4.	An irq-read-safe lock L1 has a dependency -(N*)-> .. -(*N)-> to
	an irq-read-unsafe lock L2.

The current check_usage() only checks 1) and 2), with the enhanced
__bfs(), we could combine all the four in find_usage_{back,for}wards(),
by using another match function. The idea is, if we are in dependency
path L1 -> .. -> L2, and the temporary irq inversion dependency for
unsafe to safe is L2 -> L1. We need a strong dependency path/circle for
L1 -> .. -> L2 -> L1 to prove it's a deadlock.
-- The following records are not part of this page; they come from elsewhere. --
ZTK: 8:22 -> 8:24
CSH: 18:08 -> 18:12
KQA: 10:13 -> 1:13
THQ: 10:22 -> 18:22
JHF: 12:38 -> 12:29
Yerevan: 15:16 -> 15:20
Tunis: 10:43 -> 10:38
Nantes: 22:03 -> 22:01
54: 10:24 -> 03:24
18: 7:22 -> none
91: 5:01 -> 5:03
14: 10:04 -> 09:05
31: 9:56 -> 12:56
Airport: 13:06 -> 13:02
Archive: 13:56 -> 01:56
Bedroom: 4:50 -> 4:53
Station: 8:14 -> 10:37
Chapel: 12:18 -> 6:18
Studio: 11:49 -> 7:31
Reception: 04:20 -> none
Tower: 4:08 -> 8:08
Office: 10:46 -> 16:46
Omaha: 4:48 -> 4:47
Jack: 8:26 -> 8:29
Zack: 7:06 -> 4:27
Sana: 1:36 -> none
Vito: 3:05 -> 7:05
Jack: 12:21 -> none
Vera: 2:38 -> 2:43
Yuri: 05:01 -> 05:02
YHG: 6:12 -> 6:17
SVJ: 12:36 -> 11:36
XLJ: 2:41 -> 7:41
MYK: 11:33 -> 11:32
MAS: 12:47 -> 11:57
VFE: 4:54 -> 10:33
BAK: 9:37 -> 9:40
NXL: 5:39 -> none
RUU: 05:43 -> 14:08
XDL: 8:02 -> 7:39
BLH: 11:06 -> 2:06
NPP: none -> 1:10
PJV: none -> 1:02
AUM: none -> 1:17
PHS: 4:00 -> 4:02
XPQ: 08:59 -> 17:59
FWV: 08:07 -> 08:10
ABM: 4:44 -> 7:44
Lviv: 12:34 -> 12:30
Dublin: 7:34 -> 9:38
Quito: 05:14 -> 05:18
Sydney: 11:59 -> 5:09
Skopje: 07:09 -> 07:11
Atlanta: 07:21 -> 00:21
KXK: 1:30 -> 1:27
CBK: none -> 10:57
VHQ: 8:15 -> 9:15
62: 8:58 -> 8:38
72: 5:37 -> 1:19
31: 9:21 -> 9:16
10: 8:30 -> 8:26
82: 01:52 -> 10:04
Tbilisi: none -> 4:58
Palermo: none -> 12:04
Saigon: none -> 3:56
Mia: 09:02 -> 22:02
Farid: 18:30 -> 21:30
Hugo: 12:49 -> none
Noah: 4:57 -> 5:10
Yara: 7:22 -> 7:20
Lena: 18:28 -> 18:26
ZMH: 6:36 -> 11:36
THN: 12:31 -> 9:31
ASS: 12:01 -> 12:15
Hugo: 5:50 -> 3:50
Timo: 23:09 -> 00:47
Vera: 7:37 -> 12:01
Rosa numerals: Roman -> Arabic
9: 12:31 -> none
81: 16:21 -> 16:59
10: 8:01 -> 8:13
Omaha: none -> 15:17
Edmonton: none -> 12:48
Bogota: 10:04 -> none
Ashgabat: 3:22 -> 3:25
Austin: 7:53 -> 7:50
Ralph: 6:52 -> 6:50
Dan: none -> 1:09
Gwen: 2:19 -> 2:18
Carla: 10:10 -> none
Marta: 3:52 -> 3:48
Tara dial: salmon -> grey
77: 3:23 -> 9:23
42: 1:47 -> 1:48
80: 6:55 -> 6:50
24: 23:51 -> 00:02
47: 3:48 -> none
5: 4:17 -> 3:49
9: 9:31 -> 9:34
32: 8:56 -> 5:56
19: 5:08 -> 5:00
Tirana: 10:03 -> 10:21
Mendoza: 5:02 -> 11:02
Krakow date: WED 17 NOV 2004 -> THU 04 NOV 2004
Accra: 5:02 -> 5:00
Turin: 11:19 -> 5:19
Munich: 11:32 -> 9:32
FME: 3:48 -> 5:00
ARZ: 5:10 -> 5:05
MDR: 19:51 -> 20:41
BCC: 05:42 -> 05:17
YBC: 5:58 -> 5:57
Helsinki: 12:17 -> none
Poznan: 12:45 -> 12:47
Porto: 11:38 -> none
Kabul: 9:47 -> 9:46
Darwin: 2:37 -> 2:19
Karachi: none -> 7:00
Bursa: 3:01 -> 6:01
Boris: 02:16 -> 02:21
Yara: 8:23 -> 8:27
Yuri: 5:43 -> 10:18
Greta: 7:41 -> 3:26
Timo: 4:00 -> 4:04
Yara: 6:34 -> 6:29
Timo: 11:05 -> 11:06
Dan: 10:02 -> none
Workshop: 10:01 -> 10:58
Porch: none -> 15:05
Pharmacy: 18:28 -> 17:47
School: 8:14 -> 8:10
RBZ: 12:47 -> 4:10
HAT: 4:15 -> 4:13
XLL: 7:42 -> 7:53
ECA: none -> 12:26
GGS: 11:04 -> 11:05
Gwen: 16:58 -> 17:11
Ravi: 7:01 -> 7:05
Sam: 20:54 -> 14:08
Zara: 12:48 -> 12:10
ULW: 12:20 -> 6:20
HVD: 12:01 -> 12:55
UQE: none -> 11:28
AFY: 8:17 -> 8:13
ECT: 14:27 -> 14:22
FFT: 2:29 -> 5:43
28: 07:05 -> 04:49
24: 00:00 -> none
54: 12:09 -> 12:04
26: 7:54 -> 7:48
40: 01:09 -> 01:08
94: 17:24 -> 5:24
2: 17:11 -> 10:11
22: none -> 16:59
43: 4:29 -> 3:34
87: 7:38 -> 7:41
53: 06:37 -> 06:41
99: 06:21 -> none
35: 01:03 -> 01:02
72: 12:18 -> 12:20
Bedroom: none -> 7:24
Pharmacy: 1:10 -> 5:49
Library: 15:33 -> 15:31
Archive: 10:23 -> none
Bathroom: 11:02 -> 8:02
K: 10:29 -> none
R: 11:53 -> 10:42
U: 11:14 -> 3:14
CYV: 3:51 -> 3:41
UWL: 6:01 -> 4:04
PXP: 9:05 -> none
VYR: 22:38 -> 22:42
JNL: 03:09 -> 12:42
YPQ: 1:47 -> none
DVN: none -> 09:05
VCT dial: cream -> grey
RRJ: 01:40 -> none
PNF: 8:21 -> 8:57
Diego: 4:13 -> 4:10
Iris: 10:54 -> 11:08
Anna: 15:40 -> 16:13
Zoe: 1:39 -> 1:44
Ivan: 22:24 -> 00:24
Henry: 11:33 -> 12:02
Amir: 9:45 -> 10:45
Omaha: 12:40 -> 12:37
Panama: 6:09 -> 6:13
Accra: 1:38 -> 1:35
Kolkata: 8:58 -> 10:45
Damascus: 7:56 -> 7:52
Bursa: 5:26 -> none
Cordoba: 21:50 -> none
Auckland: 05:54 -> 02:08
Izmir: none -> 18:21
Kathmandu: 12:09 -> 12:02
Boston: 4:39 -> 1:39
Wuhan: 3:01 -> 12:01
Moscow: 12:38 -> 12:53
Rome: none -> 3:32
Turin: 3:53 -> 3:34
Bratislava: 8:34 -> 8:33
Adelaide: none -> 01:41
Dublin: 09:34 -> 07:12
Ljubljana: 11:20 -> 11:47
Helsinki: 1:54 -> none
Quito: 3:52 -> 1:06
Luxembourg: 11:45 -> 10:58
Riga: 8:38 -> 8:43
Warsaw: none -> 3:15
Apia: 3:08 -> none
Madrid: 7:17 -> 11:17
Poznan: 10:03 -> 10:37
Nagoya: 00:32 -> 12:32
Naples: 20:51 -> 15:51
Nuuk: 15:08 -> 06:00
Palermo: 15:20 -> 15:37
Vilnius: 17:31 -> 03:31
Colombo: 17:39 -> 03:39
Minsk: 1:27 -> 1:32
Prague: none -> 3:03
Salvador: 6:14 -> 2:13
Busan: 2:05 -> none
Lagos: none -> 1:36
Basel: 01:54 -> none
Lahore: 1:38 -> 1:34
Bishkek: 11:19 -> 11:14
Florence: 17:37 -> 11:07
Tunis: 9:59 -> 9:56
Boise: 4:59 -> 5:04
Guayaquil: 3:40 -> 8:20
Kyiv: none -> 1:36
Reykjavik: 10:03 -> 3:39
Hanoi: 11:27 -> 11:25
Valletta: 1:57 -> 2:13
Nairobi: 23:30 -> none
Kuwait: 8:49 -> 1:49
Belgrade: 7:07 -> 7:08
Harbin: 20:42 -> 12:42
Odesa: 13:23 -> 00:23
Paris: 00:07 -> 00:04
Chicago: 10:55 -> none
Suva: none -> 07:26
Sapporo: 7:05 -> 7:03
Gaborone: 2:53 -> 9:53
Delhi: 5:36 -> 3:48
So that we need either L2
-> L1 is *N or L1 -> .. -> L2 is N*, that means either L1 is
irq-(write-)safe lock or backwards BFS search finds the ->only_xr is
false for L1. Like wise for L2. usage_match() is updated for exactly
this logic.

Moveover, with the new find_usage_{back,for}wards(), mark_lock_irq() can
be simplified and since self inversion case is already covered, we can
further kill valid_state().

Another thing is that since we now find the inversion in one search, and
__bfs() only report whether a match is found or not, we are then lack of
the information for print_bad_irq_dependency(), so we introduce a new
function match_bit(), which returns the matched usage bit in __bfs(),
and it must be called after we find a match.

Signed-off-by: Boqun Feng <boqun.feng@gmail.com>
---
Peter,

I went further than our discussion:

	https://marc.info/?l=linux-kernel&m=151938583827331

, I found we can actually only need one backwards BFS and one forwards
BFS for check_irq_usage(), there is no need for two check_usage()s
there, so I open-coded check_usage() into check_irq_usage() and cleaned
other things.

Given that I added quite a few lines of comments, so the diff actually
shows we save a few lines of code.

 kernel/locking/lockdep.c | 299 ++++++++++++++++++++++++++---------------------
 1 file changed, 163 insertions(+), 136 deletions(-)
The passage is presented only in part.